§ **GOAL OF THE EXERCISE**
Take the entries below and print, exactly, the stretch from the line containing "Splatoon Färgglad" through the line containing "Por isso, é", both included.

== Segment start ==

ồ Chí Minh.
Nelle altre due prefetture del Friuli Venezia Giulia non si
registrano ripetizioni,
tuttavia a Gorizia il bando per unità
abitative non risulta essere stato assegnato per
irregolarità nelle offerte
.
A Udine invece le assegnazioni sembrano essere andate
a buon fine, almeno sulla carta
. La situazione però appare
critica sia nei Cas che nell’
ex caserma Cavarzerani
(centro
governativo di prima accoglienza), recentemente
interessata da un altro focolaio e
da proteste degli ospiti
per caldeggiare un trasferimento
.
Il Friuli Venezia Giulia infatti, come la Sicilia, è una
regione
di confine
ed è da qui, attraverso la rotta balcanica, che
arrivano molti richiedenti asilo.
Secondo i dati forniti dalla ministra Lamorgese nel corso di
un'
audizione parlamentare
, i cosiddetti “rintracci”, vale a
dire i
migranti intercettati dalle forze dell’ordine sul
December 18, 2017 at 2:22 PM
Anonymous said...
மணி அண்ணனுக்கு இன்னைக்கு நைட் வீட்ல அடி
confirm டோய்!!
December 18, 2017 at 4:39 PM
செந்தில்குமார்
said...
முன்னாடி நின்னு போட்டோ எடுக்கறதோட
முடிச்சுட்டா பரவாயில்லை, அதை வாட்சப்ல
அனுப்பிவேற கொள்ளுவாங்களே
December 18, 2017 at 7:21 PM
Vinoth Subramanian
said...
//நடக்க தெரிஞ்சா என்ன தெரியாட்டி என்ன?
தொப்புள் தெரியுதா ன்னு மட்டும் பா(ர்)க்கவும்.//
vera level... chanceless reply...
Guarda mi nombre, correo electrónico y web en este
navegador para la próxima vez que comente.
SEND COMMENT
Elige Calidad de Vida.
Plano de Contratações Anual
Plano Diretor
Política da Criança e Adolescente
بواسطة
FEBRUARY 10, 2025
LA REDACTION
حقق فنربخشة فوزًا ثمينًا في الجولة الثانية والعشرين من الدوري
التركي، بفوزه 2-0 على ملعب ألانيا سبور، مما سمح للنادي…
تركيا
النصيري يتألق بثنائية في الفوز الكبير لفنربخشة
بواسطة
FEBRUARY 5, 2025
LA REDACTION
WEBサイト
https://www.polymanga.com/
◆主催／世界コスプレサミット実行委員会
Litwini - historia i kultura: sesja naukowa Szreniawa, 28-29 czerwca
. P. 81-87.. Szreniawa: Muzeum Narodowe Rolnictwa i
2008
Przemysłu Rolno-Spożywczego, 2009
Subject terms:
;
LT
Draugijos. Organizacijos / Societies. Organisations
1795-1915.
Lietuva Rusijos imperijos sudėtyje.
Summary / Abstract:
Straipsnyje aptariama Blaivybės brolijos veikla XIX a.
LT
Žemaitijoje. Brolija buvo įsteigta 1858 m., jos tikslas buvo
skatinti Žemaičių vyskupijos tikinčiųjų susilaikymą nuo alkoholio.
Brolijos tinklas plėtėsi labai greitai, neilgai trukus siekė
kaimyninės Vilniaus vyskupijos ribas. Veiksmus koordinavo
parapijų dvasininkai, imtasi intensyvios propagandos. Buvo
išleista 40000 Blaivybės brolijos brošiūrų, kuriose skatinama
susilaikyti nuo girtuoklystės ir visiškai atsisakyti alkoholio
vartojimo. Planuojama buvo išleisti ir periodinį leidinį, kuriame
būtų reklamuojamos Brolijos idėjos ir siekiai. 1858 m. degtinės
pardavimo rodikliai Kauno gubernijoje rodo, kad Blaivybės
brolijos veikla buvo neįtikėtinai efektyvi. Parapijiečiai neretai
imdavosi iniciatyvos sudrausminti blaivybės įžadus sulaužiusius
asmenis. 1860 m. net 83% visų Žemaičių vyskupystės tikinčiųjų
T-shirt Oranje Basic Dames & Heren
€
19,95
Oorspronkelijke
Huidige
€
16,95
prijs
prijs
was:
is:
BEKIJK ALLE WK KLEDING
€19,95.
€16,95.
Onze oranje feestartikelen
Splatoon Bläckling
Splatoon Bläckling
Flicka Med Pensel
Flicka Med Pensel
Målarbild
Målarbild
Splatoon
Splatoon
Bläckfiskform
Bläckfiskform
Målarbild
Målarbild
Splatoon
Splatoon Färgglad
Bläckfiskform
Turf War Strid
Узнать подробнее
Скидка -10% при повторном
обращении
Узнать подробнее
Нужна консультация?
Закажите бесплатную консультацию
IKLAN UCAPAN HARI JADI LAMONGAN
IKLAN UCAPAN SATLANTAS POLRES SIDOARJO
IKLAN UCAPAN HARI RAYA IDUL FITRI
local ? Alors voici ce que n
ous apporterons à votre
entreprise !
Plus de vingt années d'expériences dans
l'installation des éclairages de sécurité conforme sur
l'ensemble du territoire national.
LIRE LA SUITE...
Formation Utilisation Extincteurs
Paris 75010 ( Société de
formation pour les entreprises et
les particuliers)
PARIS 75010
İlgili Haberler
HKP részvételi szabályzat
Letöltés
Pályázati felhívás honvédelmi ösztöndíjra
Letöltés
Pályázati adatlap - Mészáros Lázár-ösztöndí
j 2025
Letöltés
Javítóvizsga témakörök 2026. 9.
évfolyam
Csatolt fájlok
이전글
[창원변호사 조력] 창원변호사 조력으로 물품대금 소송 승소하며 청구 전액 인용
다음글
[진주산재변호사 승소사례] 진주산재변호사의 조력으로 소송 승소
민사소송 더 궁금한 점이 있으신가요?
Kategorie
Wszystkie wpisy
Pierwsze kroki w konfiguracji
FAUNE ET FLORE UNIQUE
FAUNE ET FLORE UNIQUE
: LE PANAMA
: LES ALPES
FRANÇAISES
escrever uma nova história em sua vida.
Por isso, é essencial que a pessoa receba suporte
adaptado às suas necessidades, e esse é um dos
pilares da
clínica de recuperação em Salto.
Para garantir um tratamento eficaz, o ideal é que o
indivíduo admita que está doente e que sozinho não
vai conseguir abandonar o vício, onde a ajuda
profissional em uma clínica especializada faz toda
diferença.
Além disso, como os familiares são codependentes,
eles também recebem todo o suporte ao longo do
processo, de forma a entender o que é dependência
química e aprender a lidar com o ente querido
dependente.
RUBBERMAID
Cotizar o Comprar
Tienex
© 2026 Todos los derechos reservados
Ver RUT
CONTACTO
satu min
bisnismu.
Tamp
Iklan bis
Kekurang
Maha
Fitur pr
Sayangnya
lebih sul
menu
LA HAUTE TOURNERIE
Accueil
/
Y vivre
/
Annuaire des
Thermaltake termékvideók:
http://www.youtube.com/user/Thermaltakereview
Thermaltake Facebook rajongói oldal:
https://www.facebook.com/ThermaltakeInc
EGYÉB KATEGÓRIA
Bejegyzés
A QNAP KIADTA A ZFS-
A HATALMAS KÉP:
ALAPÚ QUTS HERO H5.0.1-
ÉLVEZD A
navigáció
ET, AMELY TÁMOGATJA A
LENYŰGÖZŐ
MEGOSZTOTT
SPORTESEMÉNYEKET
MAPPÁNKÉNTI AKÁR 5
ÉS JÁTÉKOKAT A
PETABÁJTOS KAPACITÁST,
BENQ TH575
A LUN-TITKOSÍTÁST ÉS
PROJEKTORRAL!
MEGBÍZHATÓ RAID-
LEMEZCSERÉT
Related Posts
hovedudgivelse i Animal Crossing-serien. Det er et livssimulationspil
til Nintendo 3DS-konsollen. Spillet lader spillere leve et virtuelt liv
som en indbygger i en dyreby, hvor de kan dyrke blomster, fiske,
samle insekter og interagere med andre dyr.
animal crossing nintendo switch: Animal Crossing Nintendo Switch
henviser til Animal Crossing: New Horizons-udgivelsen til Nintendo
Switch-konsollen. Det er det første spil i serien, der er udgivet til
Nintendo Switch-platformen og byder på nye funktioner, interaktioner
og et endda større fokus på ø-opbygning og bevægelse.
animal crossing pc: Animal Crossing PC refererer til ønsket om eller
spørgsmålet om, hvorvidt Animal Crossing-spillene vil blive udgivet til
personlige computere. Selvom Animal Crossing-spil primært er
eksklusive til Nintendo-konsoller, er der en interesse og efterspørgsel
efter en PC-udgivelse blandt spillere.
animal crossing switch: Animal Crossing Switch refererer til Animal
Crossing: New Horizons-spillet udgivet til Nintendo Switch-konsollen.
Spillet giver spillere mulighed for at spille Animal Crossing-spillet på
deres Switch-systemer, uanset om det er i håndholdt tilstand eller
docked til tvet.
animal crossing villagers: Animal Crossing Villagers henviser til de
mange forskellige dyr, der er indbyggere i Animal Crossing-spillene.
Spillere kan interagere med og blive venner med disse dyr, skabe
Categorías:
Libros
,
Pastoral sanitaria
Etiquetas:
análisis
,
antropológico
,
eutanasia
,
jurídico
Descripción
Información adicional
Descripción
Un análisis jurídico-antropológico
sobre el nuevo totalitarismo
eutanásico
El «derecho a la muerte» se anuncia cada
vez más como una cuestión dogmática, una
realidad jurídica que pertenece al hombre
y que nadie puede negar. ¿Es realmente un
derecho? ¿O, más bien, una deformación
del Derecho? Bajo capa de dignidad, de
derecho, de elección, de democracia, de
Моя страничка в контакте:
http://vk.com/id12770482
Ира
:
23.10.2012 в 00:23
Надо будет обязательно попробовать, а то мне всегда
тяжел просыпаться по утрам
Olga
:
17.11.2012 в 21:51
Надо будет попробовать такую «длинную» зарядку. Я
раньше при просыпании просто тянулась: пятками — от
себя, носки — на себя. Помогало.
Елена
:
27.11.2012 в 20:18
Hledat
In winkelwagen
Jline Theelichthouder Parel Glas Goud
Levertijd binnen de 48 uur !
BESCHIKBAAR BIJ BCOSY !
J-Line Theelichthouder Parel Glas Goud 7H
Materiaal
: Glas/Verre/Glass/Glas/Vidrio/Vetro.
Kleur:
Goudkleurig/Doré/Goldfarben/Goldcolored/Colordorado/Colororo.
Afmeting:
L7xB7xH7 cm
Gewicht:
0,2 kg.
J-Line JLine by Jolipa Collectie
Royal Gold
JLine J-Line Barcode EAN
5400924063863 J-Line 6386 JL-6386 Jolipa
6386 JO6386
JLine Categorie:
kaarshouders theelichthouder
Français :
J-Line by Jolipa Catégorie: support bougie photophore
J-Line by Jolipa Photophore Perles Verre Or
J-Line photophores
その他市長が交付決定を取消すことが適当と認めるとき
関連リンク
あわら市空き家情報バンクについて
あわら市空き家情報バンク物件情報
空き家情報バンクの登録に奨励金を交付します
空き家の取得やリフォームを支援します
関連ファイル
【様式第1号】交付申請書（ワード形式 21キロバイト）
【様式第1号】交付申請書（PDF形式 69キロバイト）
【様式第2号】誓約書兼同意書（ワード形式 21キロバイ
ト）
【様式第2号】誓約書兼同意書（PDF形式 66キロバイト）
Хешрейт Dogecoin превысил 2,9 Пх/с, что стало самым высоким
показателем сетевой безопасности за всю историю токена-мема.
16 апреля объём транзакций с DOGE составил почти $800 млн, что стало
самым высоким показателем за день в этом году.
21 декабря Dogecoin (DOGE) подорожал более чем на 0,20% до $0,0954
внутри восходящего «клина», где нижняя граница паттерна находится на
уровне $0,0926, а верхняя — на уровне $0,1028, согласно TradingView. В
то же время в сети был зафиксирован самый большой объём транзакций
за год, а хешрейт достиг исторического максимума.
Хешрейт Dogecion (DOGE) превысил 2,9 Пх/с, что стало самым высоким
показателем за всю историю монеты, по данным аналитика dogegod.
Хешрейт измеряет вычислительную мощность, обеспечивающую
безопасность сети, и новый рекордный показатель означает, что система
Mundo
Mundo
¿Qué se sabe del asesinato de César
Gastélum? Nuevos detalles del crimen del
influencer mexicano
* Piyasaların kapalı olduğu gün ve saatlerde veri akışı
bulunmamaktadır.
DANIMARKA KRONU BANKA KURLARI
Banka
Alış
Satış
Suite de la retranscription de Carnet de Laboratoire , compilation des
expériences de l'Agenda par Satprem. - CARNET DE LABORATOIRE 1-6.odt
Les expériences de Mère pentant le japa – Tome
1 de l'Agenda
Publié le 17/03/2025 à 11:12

== Segment end ==

§ **RESPONSE**
Splatoon Färgglad
Bläckfiskform
Turf War Strid
Узнать подробнее
Скидка -10% при повторном
обращении
Узнать подробнее
Нужна консультация?
Закажите бесплатную консультацию
IKLAN UCAPAN HARI JADI LAMONGAN
IKLAN UCAPAN SATLANTAS POLRES SIDOARJO
IKLAN UCAPAN HARI RAYA IDUL FITRI
local ? Alors voici ce que n
ous apporterons à votre
entreprise !
Plus de vingt années d'expériences dans
l'installation des éclairages de sécurité conforme sur
l'ensemble du territoire national.
LIRE LA SUITE...
Formation Utilisation Extincteurs
Paris 75010 ( Société de
formation pour les entreprises et
les particuliers)
PARIS 75010
İlgili Haberler
HKP részvételi szabályzat
Letöltés
Pályázati felhívás honvédelmi ösztöndíjra
Letöltés
Pályázati adatlap - Mészáros Lázár-ösztöndí
j 2025
Letöltés
Javítóvizsga témakörök 2026. 9.
évfolyam
Csatolt fájlok
이전글
[창원변호사 조력] 창원변호사 조력으로 물품대금 소송 승소하며 청구 전액 인용
다음글
[진주산재변호사 승소사례] 진주산재변호사의 조력으로 소송 승소
민사소송 더 궁금한 점이 있으신가요?
Kategorie
Wszystkie wpisy
Pierwsze kroki w konfiguracji
FAUNE ET FLORE UNIQUE
FAUNE ET FLORE UNIQUE
: LE PANAMA
: LES ALPES
FRANÇAISES
escrever uma nova história em sua vida.
Por isso, é essencial que a pessoa receba suporte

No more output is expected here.